2012年11月の初めての見学から半年間の間に、この森の中にある「よりあいの森いちにちカフェ」に何度かおじゃまさせていただくことができました。ホープの元スタッフで、私の尊敬する友人の中西さんがきっかけを作り、導いてくれて、ホープのデイのスタッフ、訪問のスタッフとその家族、私の母、義母、叔母、母の友人…そんな人たちがこのよりあいの森を訪れました。なかなか社会とうまく関われずそのきっかけを待っている私の弟が、スイーツ作りが好きで、自作のパウンドケーキをよりあいカフェで出していただくという機会もいただきました。人と人とをつなぐ、不思議な「何か」を持っているところです。
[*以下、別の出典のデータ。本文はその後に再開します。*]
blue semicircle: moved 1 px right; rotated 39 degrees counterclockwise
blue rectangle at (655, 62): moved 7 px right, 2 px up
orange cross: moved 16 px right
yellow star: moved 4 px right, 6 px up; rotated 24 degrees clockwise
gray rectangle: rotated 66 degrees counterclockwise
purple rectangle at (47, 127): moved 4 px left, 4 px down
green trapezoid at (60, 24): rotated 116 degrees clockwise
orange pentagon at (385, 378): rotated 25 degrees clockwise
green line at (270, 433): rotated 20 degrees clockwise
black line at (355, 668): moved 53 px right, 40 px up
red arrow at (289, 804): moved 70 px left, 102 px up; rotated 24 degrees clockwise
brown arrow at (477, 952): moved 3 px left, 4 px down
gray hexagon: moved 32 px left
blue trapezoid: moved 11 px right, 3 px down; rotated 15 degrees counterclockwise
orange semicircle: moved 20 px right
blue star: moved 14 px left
「宅老所よりあい」は、2年後に、この森の中に新しく、25人定員の特別養護老人ホームを作ろうとしています。お金が余っているから、土地が余っているから、人が余っているから作るのではないのです。そこに必要があるから、人生の最後のときを満足して死んでいく人のそばにいたいから、なんとかして、お金をより集め、自分の時間と能力を差し出し、ときには何かを犠牲にして、それでも楽しんで、新しいものを創るのだと思います。(終わり)

(ほーぷレター2013年7月号より)

Filed under: ほーぷレター,施設訪問 — 55hope 11:50 AM  Comments (0)

「宅老所よりあい」を見学して(5) 中島紀子

福岡の「宅老所よりあい」を見学した帰りの飛行機の中で、第2宅老所よりあいの所長である村瀬孝生さんの著書『宅老所よりあいの仕事-看取りケアの作法』を読みました。看取りケアとはどういうものかまったく経験のない私に、ああ、私もできることなら体感してみたいと思わせたその本の一部をここに紹介します。
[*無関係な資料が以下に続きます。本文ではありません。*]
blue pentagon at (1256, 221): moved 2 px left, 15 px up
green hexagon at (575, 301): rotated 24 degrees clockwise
―――僕たちはよしおさんの死に立ち会った。そこにあったのは深い悲しみだけではない。むしろ、その悲しみを超える喜びがあった。職員の一人は、「いま僕は悲しいけれど、喜びに満ち溢れています」と言って泣いた。

僕は「これで生きていける」と思った。そう思った瞬間、自分でも気がつかぬうちに危うさを抱えていたことを知った。僕はこれまで、どこか人を信じられないで生きてきたのかもしれない。けれど、人は信じるに値するものなのだ。そのことが胸に深くおちた。見も知らぬ他人の顔を見てもうれしくなった。こんな境地は初めてだった。「これで生きていける」。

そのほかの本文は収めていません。